Edited by André Naffis-Sahely The Heart of a Stranger: An Anthology of Exile Literature

Hosted by

Anthologist André Naffis-Sahely says he provided a historical perspective to The Heart of a Stranger: An Anthology of Exile Literature. From Ancient Egypt to contemporary poetry, six continents, over a hundred contributors, drawn from twenty-four languages, Naffis-Sahely calls it a platform for writers who need wider exposure. It is unexplored world literature that is not part of any canon but that includes the classics; it is moving political poetry that is not merely political—as beautiful and moving as any poetry at all. It is lost souls restoring their sense of home.

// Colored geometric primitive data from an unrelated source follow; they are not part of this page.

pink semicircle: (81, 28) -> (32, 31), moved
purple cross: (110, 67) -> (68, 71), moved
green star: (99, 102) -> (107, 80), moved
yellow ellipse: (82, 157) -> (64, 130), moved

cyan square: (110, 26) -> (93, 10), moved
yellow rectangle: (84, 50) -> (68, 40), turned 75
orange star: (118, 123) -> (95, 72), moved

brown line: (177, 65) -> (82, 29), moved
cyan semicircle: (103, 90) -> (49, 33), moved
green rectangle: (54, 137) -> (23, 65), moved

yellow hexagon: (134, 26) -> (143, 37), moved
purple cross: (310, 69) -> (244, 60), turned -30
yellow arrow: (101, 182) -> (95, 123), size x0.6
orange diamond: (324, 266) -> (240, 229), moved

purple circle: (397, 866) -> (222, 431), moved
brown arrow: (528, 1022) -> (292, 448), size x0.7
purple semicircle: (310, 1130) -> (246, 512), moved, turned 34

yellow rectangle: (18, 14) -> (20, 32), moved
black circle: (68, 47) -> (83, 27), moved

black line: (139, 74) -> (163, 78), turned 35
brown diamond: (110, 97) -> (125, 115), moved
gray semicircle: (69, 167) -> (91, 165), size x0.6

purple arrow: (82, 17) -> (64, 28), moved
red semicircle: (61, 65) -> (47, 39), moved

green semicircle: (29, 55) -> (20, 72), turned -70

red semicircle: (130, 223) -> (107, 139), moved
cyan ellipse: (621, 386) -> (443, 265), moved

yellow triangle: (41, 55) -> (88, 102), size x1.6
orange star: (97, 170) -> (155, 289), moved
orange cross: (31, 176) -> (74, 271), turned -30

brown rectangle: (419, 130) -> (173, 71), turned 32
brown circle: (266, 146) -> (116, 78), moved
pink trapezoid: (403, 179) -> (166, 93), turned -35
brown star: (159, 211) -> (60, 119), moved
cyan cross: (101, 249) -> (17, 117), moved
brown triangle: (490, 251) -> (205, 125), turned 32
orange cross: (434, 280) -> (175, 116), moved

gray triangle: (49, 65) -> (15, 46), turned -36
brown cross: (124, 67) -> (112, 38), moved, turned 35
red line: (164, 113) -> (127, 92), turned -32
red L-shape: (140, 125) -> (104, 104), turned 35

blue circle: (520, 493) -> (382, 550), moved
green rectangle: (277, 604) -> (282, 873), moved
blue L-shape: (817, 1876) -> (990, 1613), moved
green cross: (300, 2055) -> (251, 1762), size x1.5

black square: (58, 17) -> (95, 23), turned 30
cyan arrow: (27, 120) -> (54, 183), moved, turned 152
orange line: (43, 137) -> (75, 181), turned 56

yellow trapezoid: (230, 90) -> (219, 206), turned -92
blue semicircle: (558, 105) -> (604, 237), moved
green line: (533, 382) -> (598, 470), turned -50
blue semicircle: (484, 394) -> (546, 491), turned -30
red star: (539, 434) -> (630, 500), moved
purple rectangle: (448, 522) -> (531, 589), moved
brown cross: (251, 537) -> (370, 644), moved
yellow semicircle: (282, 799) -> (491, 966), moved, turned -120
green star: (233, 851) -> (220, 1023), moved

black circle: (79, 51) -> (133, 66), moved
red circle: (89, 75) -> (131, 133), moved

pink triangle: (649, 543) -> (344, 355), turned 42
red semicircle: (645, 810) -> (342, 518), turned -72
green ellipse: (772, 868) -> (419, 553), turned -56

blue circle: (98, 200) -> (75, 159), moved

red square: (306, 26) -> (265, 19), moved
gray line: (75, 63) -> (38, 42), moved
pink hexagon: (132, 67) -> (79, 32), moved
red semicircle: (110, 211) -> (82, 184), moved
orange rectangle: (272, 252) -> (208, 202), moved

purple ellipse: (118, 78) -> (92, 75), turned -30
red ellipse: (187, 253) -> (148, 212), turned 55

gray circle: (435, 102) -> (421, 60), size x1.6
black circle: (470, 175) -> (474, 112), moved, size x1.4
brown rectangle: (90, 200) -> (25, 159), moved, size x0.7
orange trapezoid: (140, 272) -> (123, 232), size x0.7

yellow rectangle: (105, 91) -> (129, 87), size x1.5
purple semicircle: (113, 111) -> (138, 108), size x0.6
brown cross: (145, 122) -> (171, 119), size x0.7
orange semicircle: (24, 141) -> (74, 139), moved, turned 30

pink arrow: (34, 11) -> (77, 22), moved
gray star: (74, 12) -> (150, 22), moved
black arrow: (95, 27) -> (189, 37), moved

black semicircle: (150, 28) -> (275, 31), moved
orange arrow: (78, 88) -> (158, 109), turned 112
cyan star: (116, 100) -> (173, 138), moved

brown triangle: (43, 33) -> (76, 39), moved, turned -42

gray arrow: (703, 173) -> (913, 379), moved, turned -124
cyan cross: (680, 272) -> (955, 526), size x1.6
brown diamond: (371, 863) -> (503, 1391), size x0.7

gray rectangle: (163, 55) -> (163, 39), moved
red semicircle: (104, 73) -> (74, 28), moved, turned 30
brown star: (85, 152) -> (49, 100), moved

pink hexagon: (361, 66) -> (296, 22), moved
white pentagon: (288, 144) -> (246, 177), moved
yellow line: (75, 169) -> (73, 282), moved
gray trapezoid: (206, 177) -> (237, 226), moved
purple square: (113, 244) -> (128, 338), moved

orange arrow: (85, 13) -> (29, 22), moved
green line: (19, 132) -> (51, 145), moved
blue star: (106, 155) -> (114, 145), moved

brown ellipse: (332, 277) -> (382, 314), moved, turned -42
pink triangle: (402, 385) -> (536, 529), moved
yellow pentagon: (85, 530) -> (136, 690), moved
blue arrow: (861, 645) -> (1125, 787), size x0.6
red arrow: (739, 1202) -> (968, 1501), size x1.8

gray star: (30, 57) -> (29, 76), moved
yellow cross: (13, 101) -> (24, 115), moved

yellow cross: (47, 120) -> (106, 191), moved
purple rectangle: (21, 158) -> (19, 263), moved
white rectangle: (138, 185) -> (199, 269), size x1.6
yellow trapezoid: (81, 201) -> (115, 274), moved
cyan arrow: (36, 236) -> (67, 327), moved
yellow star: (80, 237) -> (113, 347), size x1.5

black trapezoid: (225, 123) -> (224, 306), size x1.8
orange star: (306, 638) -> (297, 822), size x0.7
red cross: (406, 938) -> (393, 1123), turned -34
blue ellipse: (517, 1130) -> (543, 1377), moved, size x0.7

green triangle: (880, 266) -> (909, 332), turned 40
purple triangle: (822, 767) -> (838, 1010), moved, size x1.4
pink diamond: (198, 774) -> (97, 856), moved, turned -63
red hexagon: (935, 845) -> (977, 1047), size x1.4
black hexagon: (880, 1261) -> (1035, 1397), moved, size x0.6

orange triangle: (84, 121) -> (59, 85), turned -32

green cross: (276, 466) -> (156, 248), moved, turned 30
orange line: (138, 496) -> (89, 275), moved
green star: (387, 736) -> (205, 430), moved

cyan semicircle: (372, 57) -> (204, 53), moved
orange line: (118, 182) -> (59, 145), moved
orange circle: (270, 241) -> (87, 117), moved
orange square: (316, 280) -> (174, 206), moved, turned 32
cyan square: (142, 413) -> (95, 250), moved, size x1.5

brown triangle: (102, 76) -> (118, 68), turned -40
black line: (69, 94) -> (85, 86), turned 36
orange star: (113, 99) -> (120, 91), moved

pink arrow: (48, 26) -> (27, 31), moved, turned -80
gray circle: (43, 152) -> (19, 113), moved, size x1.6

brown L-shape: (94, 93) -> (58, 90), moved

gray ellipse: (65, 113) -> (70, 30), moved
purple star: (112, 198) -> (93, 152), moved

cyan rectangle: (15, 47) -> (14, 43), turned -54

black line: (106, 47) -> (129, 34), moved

An excerpt from The Heart of a Stranger: An Anthology of Exile Literature

Civilization begets exile; in fact, being banished from one’s home lies at the root of our earliest stories, whether human or divine [...] and my aim with this anthology was to produce a miniature history of humanity as seen through the prism of exile. In fact, if our earliest texts are any indication, the very concept of recorded history — and literature — appears to spring out of the necessity of exile, preserving in our minds what had been bloodily erased on earth.
____________________________________________________

Although Ovid taught us to see the “Exile” as a whiny, withered husk forever longing for the branch it was unhappily torn from, I wanted this anthology to showcase an alternative genealogy of misfits, rebels, heretics, contrarians, activists and revolutionaries. Exile, this anthology argues, can be defiant, like Emma Goldman aboard the USS Buford, or Leon Trotsky’s stirring “Letter to the Workers of the USSR”, written months before Stalin’s pickaxe found him in Mexico City; it can be horrifying, as the Polish legionnaires learnt while fighting to oppress a people they knew nothing about in Haiti; it can be depressing, like Giacomo Leopardi’s poem on Italy’s sorry state following the tumults of the Napoleonic Wars; however, it can speak of heroism, like the sacrifices made by poets such as Yannis Ritsos and Abdellatif Laâbi, all of whom spent long years in prison for their peaceful activism, or for their 'crimes of opinion'.